▼▼▼

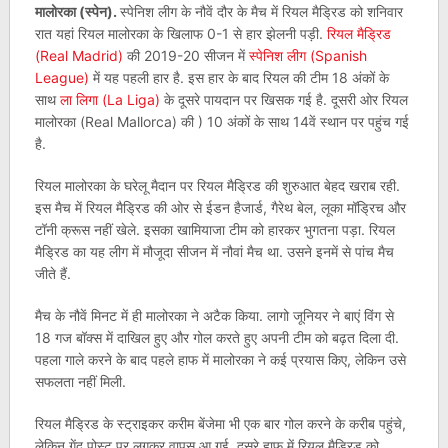
मालोरका (स्पेन).
स्पेनिश लीग के नौवें दौर के मैच में रियल मैड्रिड को शनिवार
रात यहां रियल मालोरका के खिलाफ 0-1 से हार झेलनी पड़ी.
रियल मैड्रिड
(Real Madrid)
की 2019-20 सीजन में
स्पेनिश लीग (Spanish
League)
में यह पहली हार है. इस हार के बाद रियल की टीम 18 अंकों के
साथ
ला लिगा (La Liga)
के दूसरे पायदान पर खिसक गई है. दूसरी ओर रियल
मालोरका (Real Mallorca) की ) 10 अंकों के साथ 14वें स्थान पर पहुंच गई
है.
रियल मालोरका के घरेलू मैदान पर रियल मैड्रिड की शुरुआत बेहद खराब रही.
इस मैच में रियल मैड्रिड की ओर से ईडन हैजार्ड, गैरेथ बेल, लूका मॉड्रिच और
टॉनी क्रूस नहीं खेले. इसका खामियाजा टीम को हारकर भुगतना पड़ा. रियल
मैड्रिड का यह लीग में मौजूदा सीजन में नौवां मैच था. उसने इनमें से पांच मैच
जीते हैं.
मैच के नौवें मिनट में ही मालोरका ने अटैक किया. लागो जूनियर ने बाएं विंग से
18 गज बॉक्स में दाखिल हुए और गोल करते हुए अपनी टीम को बढ़त दिला दी.
पहला गाले करने के बाद पहले हाफ में मालोरका ने कई प्रयास किए, लेकिन उसे
सफलता नहीं मिली.
रियल मैड्रिड के स्ट्राइकर करीम बेंजेमा भी एक बार गोल करने के करीब पहुंचे,
लेकिन गेंद पोस्ट पर लगकर वापस आ गई. दूसरे हाफ में रियल मैड्रिड को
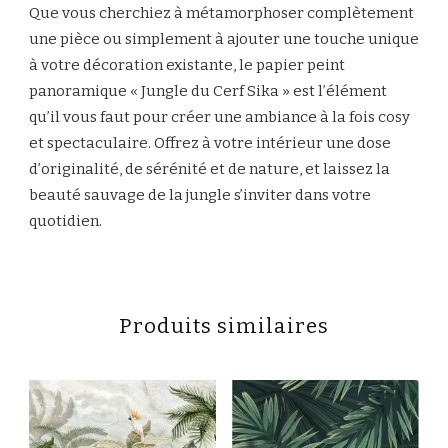
Que vous cherchiez à métamorphoser complètement
une pièce ou simplement à ajouter une touche unique
à votre décoration existante, le papier peint
panoramique « Jungle du Cerf Sika » est l’élément
qu’il vous faut pour créer une ambiance à la fois cosy
et spectaculaire. Offrez à votre intérieur une dose
d’originalité, de sérénité et de nature, et laissez la
beauté sauvage de la jungle s’inviter dans votre
quotidien.
Produits similaires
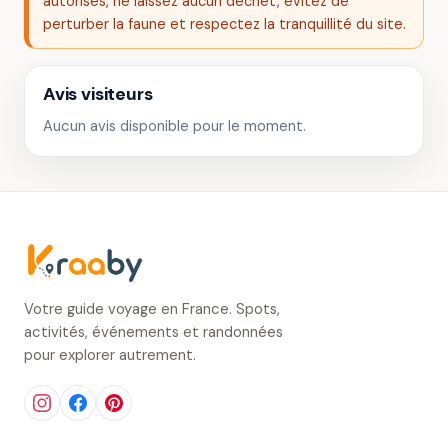
autorisés, ne laissez aucun déchet, évitez de
perturber la faune et respectez la tranquillité du site.
Avis visiteurs
Aucun avis disponible pour le moment.
Votre guide voyage en France. Spots,
activités, événements et randonnées
pour explorer autrement.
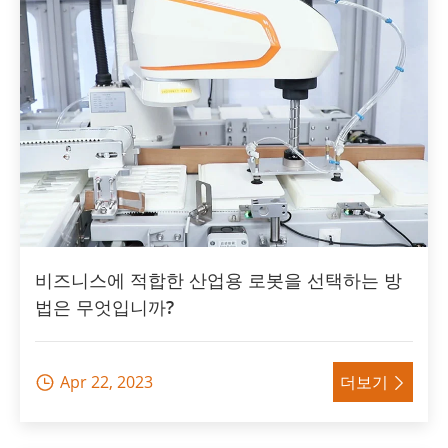
비즈니스에 적합한 산업용 로봇을 선택하는 방
법은 무엇입니까?
Apr 22, 2023
더보기


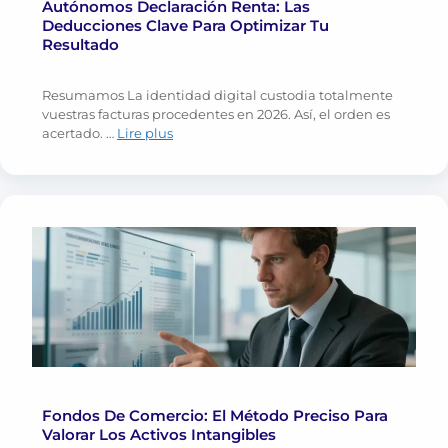
Autónomos Declaración Renta: Las
Deducciones Clave Para Optimizar Tu
Resultado
Resumamos La identidad digital custodia totalmente
vuestras facturas procedentes en 2026. Así, el orden es
acertado. …
Lire plus
Fondos De Comercio: El Método Preciso Para
Valorar Los Activos Intangibles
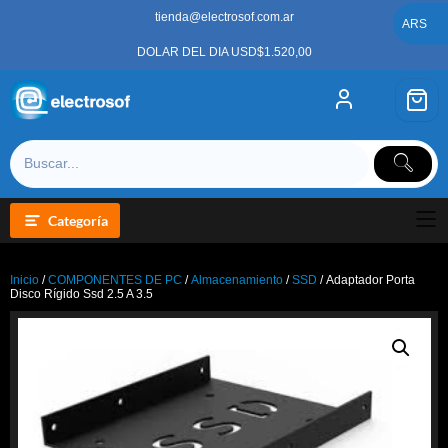
Saltar
tienda@electrosof.com.ar
al
ARS
contenido
DOLAR DEL DIA USD$1.520,00
Categoría
Inicio
/
COMPONENTES DE PC
/
Almacenamiento
/
SSD
/ Adaptador Porta
Disco Rígido Ssd 2.5 A 3.5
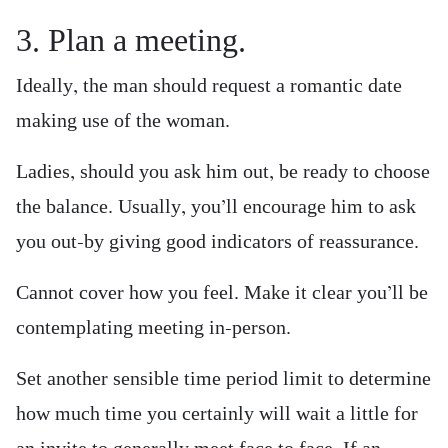
3. Plan a meeting.
Ideally, the man should request a romantic date
making use of the woman.
Ladies, should you ask him out, be ready to choose
the balance. Usually, you’ll encourage him to ask
you out-by giving good indicators of reassurance.
Cannot cover how you feel. Make it clear you’ll be
contemplating meeting in-person.
Set another sensible time period limit to determine
how much time you certainly will wait a little for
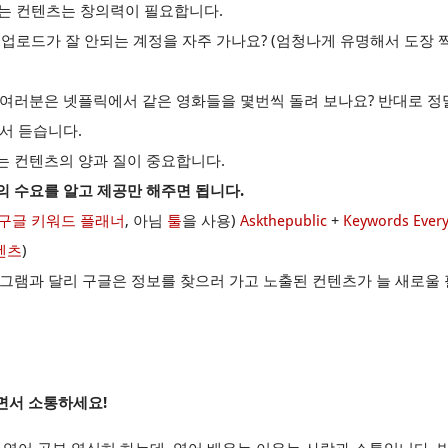
t) 있는 컨텐츠는 창의력이 필요합니다.
업로드가 잘 안되는 계정을 자주 가나요? (엄청나게 유명해서 도장 
여러분은 넷플릭에서 같은 영화들을 몇번씩 돌려 보나요? 반대로 정
서 듣습니다.
 컨텐츠의 양과 질이 중요합니다.
 수요를 알고 제공만 해주면 됩니다.
구글 키워드 플래너
, 아님
툴
을 사용)
Askthepublic
+
Keywords Ever
컨텐츠
)
인스타그램과 달리 구글은 정보를 찾으러 가고 노출된 컨텐츠가 늘 새로울
면서 소통하세요!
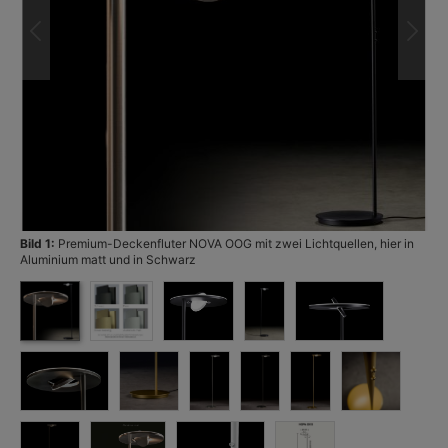
Bild 1:
Premium-Deckenfluter NOVA OOG mit zwei Lichtquellen, hier in
Bi
Aluminium matt und in Schwarz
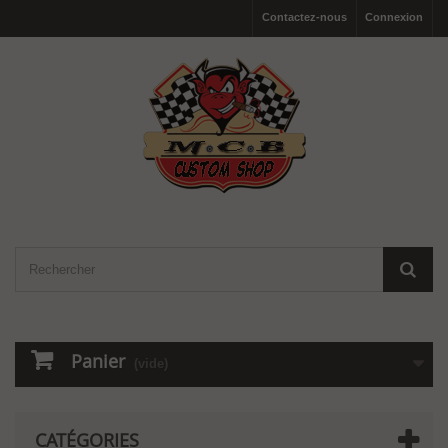
Contactez-nous
Connexion
Panier
(vide)
CATÉGORIES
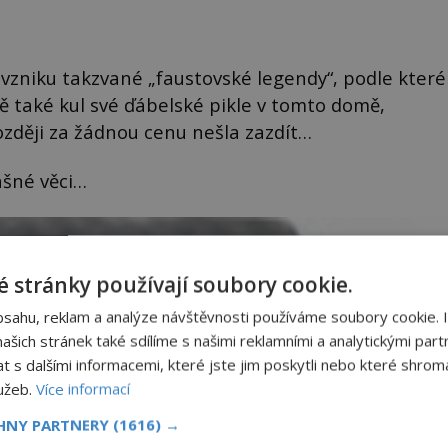
 vzniku takzvané „faustovské legendy“, podle které
ě také kul své ďábelské pikle v tomto domě,
ozději za žádnou cenu nešla zazdít…
ašné věci…
 stránky používají soubory cookie.
bsahu, reklam a analýze návštěvnosti používáme soubory cookie. 
šich stránek také sdílíme s našimi reklamními a analytickými partn
s dalšími informacemi, které jste jim poskytli nebo které shromá
lužeb.
Více informací
CHNY PARTNERY
(1616) →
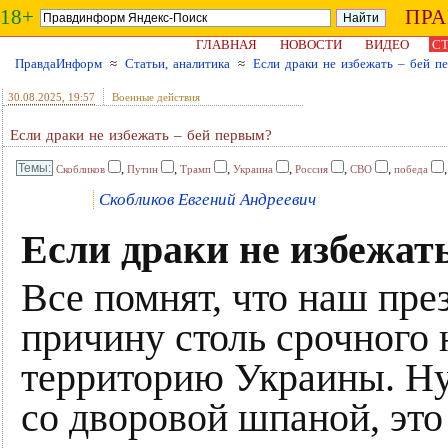
18+
ПР
ГЛАВНАЯ
НОВОСТИ
ВИДЕО
СТ
ПравдаИнформ
≈
Статьи, аналитика
≈
Если драки не избежать – бей п
30.08.2025
, 19:57
Военные действия
Если драки не избежать – бей первым?
,
,
,
,
,
,
Скобликов
Путин
Трамп
Украина
Россия
СВО
победа
Скобликов Евгений Андреевич
Если драки не избежат
Все помнят, что наш пре
причину столь срочного 
территорию Украины. Ну,
со дворовой шпаной, это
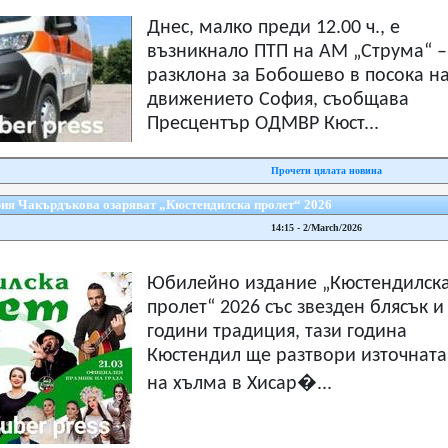
Днес, малко преди 12.00 ч., е
възникнало ПТП на АМ „Струма“ –
разклона за Бобошево в посока н
движението София, съобщава
Пресцентър ОДМВР Кюст...
Прочети цялата новина
ия Чакърдъкова озаряват „Кюстендилска пролет“ 2026
14:15 - 2/March/2026
Юбилейно издание „Кюстендилск
пролет“ 2026 със звезден блясък и
години традиция, тази година
Кюстендил ще разтвори източната
на хълма в Хисар�...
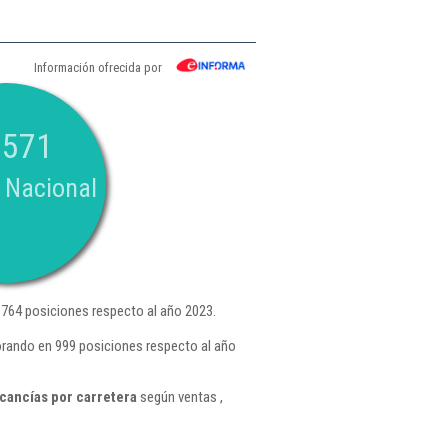
Información ofrecida por
.571
 Nacional
764 posiciones respecto al año 2023.
jorando en 999 posiciones respecto al año
cancías por carretera
según ventas ,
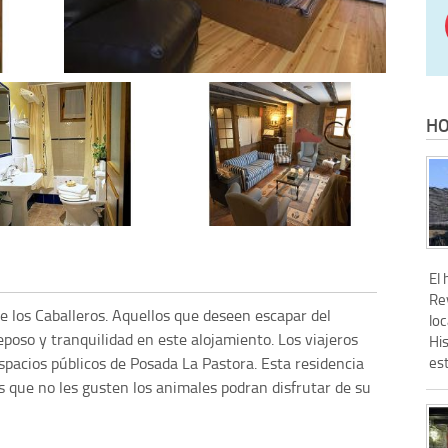
HO
El 
Re
e los Caballeros. Aquellos que deseen escapar del
loc
reposo y tranquilidad en este alojamiento. Los viajeros
His
espacios públicos de Posada La Pastora. Esta residencia
est
s que no les gusten los animales podran disfrutar de su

▲▲▲

(PROBLEM TO SOLVE):
Your job is to return all lines above that hold the word "které".

(EXERCISE ANSWER):
 vzniku takzvané „faustovské legendy“, podle které
s dalšími informacemi, které jste jim poskytli nebo které shromá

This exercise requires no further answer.